───── PROVIDED RECORDS
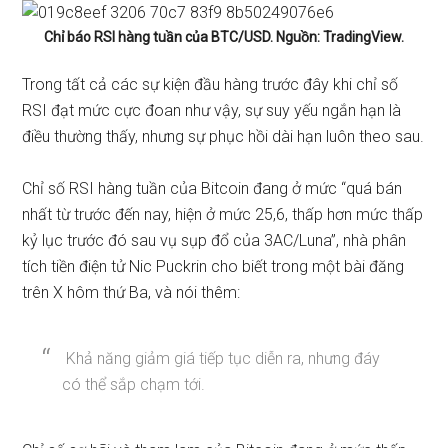
Chỉ báo RSI hàng tuần của BTC/USD. Nguồn: TradingView.
Trong tất cả các sự kiện đầu hàng trước đây khi chỉ số
RSI đạt mức cực đoan như vậy, sự suy yếu ngắn hạn là
điều thường thấy, nhưng sự phục hồi dài hạn luôn theo sau.
Chỉ số RSI hàng tuần của Bitcoin đang ở mức “quá bán
nhất từ ​​trước đến nay, hiện ở mức 25,6, thấp hơn mức thấp
kỷ lục trước đó sau vụ sụp đổ của 3AC/Luna”, nhà phân
tích tiền điện tử Nic Puckrin
cho biết
trong một bài đăng
trên X hôm thứ Ba, và nói thêm:
Khả năng giảm giá tiếp tục diễn ra, nhưng đáy
có thể sắp chạm tới.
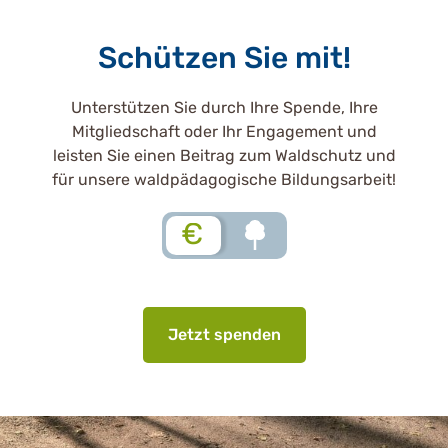
Schützen Sie mit!
Unterstützen Sie durch Ihre Spende, Ihre
Mitgliedschaft oder Ihr Engagement und
leisten Sie einen Beitrag zum Waldschutz und
für unsere waldpädagogische Bildungsarbeit!
€
Jetzt spenden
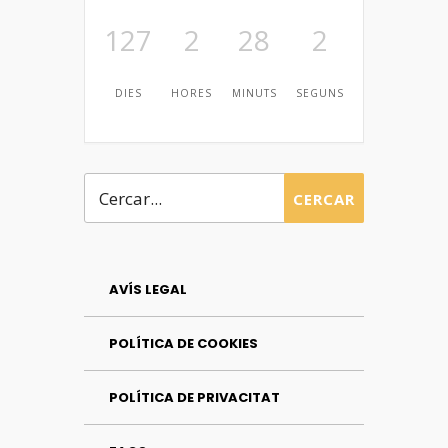
127
2
28
2
DIES
HORES
MINUTS
SEGUNS
CERCAR
AVÍS LEGAL
POLÍTICA DE COOKIES
POLÍTICA DE PRIVACITAT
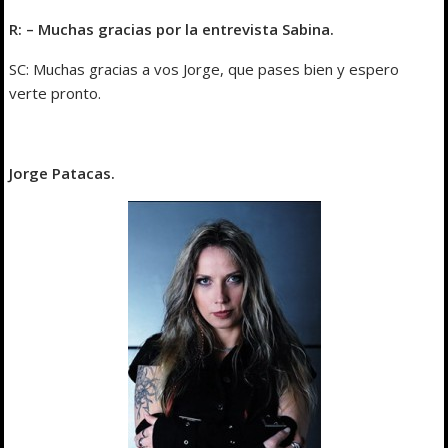
R: – Muchas gracias por la entrevista Sabina.
SC: Muchas gracias a vos Jorge, que pases bien y espero
verte pronto.
Jorge Patacas.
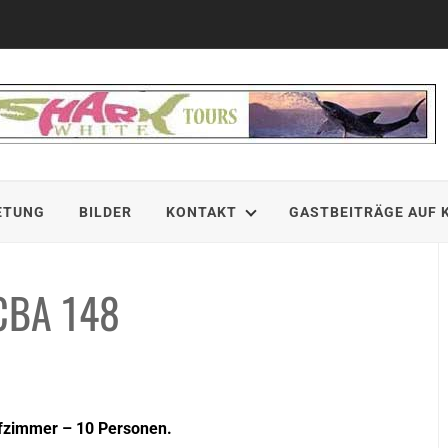
ETUNG
BILDER
KONTAKT
GASTBEITRÄGE AUF 
CBA 148
lafzimmer – 10 Personen.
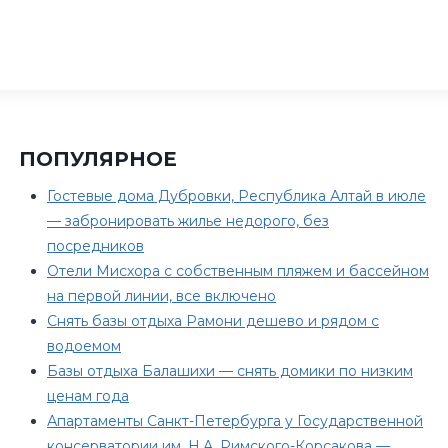
ПОПУЛЯРНОЕ
Гостевые дома Дубровки, Республика Алтай в июле
— забронировать жилье недорого, без
посредников
Отели Мисхора с собственным пляжем и бассейном
на первой линии, все включено
Снять базы отдыха Рамони дешево и рядом с
водоемом
Базы отдыха Балашихи — снять домики по низким
ценам года
Апартаменты Санкт-Петербурга у Государственной
консерватории им. Н.А. Римского-Корсакова —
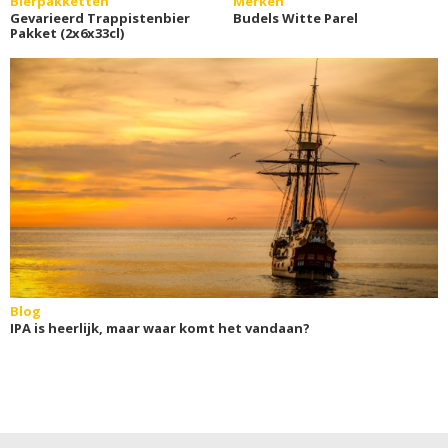
Bierpakketten
Merken
Gevarieerd Trappistenbier
Budels Witte Parel
Pakket (2x6x33cl)
Blog
IPA is heerlijk, maar waar komt het vandaan?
──────────
## EXERCISE AIM
When you copy the data, keep every line exact and drop the pictures.

## EXERCISE SOLUTION
Chỉ báo RSI hàng tuần của BTC/USD. Nguồn: TradingView.
Trong tất cả các sự kiện đầu hàng trước đây khi chỉ số
RSI đạt mức cực đoan như vậy, sự suy yếu ngắn hạn là
điều thường thấy, nhưng sự phục hồi dài hạn luôn theo sau.
Chỉ số RSI hàng tuần của Bitcoin đang ở mức “quá bán
nhất từ ​​trước đến nay, hiện ở mức 25,6, thấp hơn mức thấp
kỷ lục trước đó sau vụ sụp đổ của 3AC/Luna”, nhà phân
tích tiền điện tử Nic Puckrin
cho biết
trong một bài đăng
trên X hôm thứ Ba, và nói thêm:
Khả năng giảm giá tiếp tục diễn ra, nhưng đáy
có thể sắp chạm tới.
Schützen Sie mit!
Unterstützen Sie durch Ihre Spende, Ihre
Mitgliedschaft oder Ihr Engagement und
leisten Sie einen Beitrag zum Waldschutz und
für unsere waldpädagogische Bildungsarbeit!
€
Jetzt spenden
127
2
28
2
DIES
HORES
MINUTS
SEGUNS
CERCAR
AVÍS LEGAL
POLÍTICA DE COOKIES
POLÍTICA DE PRIVACITAT
R: – Muchas gracias por la entrevista Sabina.
SC: Muchas gracias a vos Jorge, que pases bien y espero
verte pronto.
Jorge Patacas.
ETUNG
BILDER
KONTAKT
GASTBEITRÄGE AUF 
CBA 148
lafzimmer – 10 Personen.
ПОПУЛЯРНОЕ
Гостевые дома Дубровки, Республика Алтай в июле
— забронировать жилье недорого, без
посредников
Отели Мисхора с собственным пляжем и бассейном
на первой линии, все включено
Снять базы отдыха Рамони дешево и рядом с
водоемом
Базы отдыха Балашихи — снять домики по низким
ценам года
Апартаменты Санкт-Петербурга у Государственной
консерватории им. Н.А. Римского-Корсакова —
Bierpakketten
Merken
Gevarieerd Trappistenbier
Budels Witte Parel
Pakket (2x6x33cl)
Blog
IPA is heerlijk, maar waar komt het vandaan?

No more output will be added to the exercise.